A vacina Abrysvo, de dose única, é administrada nas grávidas durante o segundo ou terceiro trimestre da gestação, visando gerar proteção aos bebês contra o VSR. Estudos clínicos publicados no periódico New England Journal of Medicine demonstraram que essa estratégia reduziu em 81,8% os casos de doença grave nos primeiros três meses de vida e em 69,4% seis meses após o nascimento.
Além de beneficiar os recém-nascidos, a vacina também recebeu autorização para indivíduos a partir de 60 anos de idade, uma população considerada de risco para o VSR. Os dados mais recentes divulgados pelo laboratório Pfizer indicam uma eficácia de 88,9% durante uma temporada de maior circulação do vírus e de 77,8% durante uma segunda.

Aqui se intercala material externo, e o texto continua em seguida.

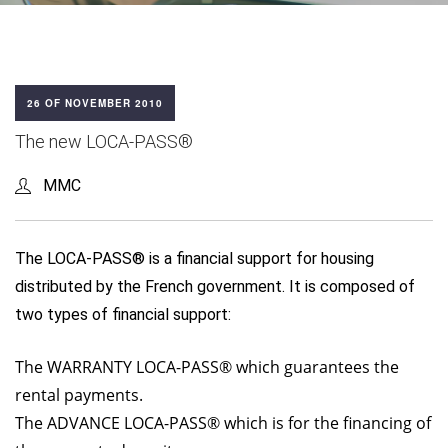
26 OF NOVEMBER 2010
The new LOCA-PASS®
MMC
The LOCA-PASS® is a financial support for housing
distributed by the French government. It is composed of
two types of financial support:
The WARRANTY LOCA-PASS® which guarantees the
rental payments.
The ADVANCE LOCA-PASS® which is for the financing of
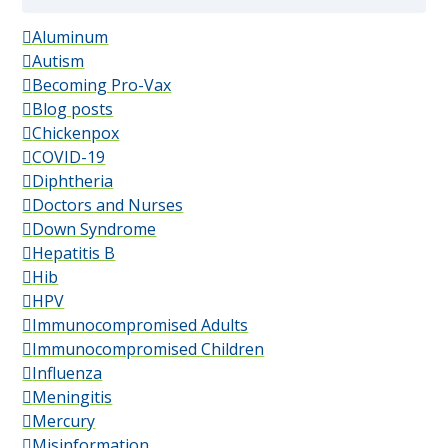
Aluminum
Autism
Becoming Pro-Vax
Blog posts
Chickenpox
COVID-19
Diphtheria
Doctors and Nurses
Down Syndrome
Hepatitis B
Hib
HPV
Immunocompromised Adults
Immunocompromised Children
Influenza
Meningitis
Mercury
Misinformation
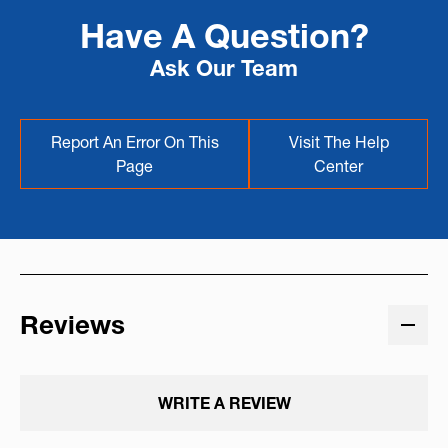
Have A Question?
Ask Our Team
Report An Error On This
Visit The Help
Page
Center
Reviews
WRITE A REVIEW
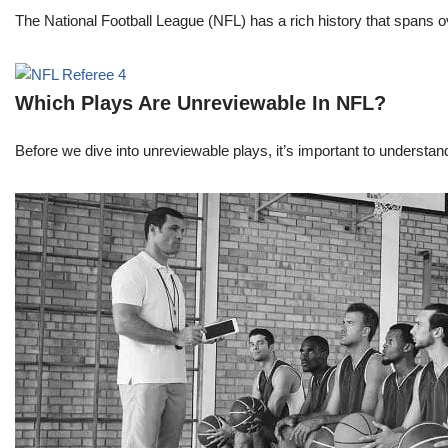
The National Football League (NFL) has a rich history that spans 
Which Plays Are Unreviewable In NFL?
Before we dive into unreviewable plays, it’s important to understa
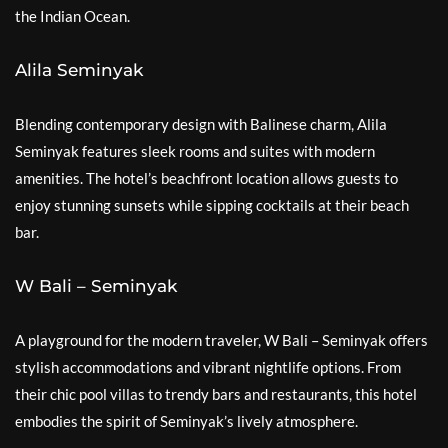
the Indian Ocean.
Alila Seminyak
Blending contemporary design with Balinese charm, Alila
Seminyak features sleek rooms and suites with modern
amenities. The hotel’s beachfront location allows guests to
enjoy stunning sunsets while sipping cocktails at their beach
bar.
W Bali – Seminyak
A playground for the modern traveler, W Bali – Seminyak offers
stylish accommodations and vibrant nightlife options. From
their chic pool villas to trendy bars and restaurants, this hotel
embodies the spirit of Seminyak’s lively atmosphere.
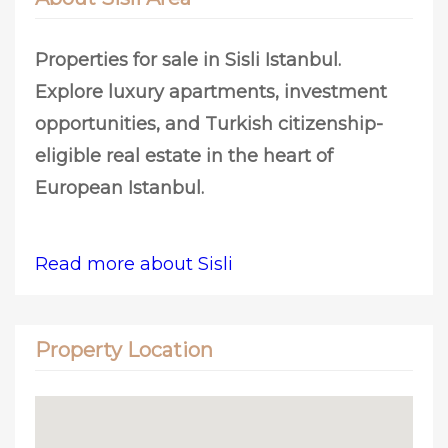
Properties for sale in Sisli Istanbul.
Explore luxury apartments, investment
opportunities, and Turkish citizenship-
eligible real estate in the heart of
European Istanbul.
Read more about Sisli
Property Location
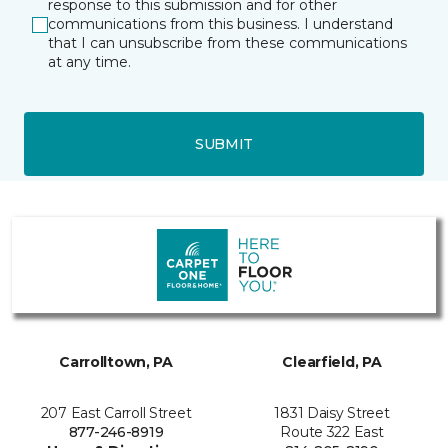
response to this submission and for other
communications from this business. I understand
that I can unsubscribe from these communications
at any time.
SUBMIT
Carrolltown, PA
Clearfield, PA
207 East Carroll Street
1831 Daisy Street
877-246-8919
Route 322 East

A Anvisa destaca que, como todo medicamento, foram observados alguns efeitos colaterais na administração da vacina, como dor no local da vacinação, dor de cabeça e dor muscular. No entanto, os benefícios da vacina superam seus riscos, comprovando sua eficácia, segurança e qualidade nos termos da legislação sanitária.

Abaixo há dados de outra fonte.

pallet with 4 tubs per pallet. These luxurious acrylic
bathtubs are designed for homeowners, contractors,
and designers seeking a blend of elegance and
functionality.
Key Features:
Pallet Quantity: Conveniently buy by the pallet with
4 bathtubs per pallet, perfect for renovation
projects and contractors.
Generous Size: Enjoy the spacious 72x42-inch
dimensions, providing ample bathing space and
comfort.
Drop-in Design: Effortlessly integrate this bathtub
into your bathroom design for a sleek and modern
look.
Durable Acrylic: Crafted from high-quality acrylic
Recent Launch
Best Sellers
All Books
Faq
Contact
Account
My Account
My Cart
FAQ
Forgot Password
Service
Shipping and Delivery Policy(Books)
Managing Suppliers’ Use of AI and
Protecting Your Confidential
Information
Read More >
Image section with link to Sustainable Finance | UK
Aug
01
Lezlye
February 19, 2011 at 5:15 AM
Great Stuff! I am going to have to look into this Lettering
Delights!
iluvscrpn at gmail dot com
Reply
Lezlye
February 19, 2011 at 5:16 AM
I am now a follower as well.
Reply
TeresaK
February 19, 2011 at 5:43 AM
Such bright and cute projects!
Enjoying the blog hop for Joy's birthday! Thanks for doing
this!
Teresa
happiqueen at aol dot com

Essa é a segunda vacina contra o VSR a receber aprovação no Brasil, seguindo os passos da Arexvy, desenvolvida pela GlaxoSmithKline (GSK). No entanto, enquanto a Arexvy é destinada apenas aos idosos com 60 anos ou mais, a Abrysvo oferece uma nova esperança na prevenção da bronquiolite infantil, uma vez que o VSR é responsável por uma parcela significativa das síndromes respiratórias agudas graves em bebês.
Diante do monitoramento do InfoGripe, projeto da Fundação Oswaldo Cruz (Fiocruz), que aponta o VSR como o segundo principal causador de síndromes respiratórias agudas graves no Brasil, essa aprovação representa um avanço crucial na proteção da saúde infantil, especialmente em tempos de pandemia de Covid-19.